Another attorney called me today to ask if I might be interested in a couple of referrals. We reviewed the matters. As if often the case, I separated the "wheat from the chaff" by applying a few heuristics of case selection: a compelling and simple story that makes sense to non-lawyers.
In this instance, I knew of a local published decision as well as a U.S. Supreme Court decision that hold a person who is fired because associated with another employee who has filed a discrimination case may have an independent case for retaliation. The person fired is fired because doing so will in some way hurt the real target, the employee complaining of discrimination. In this case, the relationship was husband and wife, and the employer, I believe, fired the husband in order to retaliate against the wife for filing two discrimination complaints. The financial and emotional hurt to both the wife and the husband are obvious.
The caller did not see this issue, but together we applied the theory to analyze the facts, and we identified the "simple compelling story." This process is part analysis and part creativity. In one sense, a "case is born" from this imaginative exploration of possibilities. Often a "case" is at first appearance just a strong feeling of grave injustice done.
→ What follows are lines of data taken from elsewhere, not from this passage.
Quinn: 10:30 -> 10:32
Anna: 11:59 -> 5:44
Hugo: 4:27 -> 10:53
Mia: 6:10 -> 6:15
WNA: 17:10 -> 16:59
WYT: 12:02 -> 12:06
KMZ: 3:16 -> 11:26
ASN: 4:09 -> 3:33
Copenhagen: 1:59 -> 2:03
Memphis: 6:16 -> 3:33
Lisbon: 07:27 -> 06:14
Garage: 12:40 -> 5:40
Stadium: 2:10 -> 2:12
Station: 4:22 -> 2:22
That conclusion however is just a beginning. "Unfairness" is often legally tolerated in employment cases. We employee attorneys are looking for "illegality" as well as unfairness. In this case, freedom of association is protected as a public policy by the U.S. and State constitutions. Likewise, the anti-discrimination statutes in California include a little known and infrequently used protection against retaliation or discrimination because an employee is thought to be associated or aligned with a "protected group."
So, today the "smell test" was passed by at least one of the referrals, and the next stage of evaluation will begin with a face-to-face interview with the prospective client.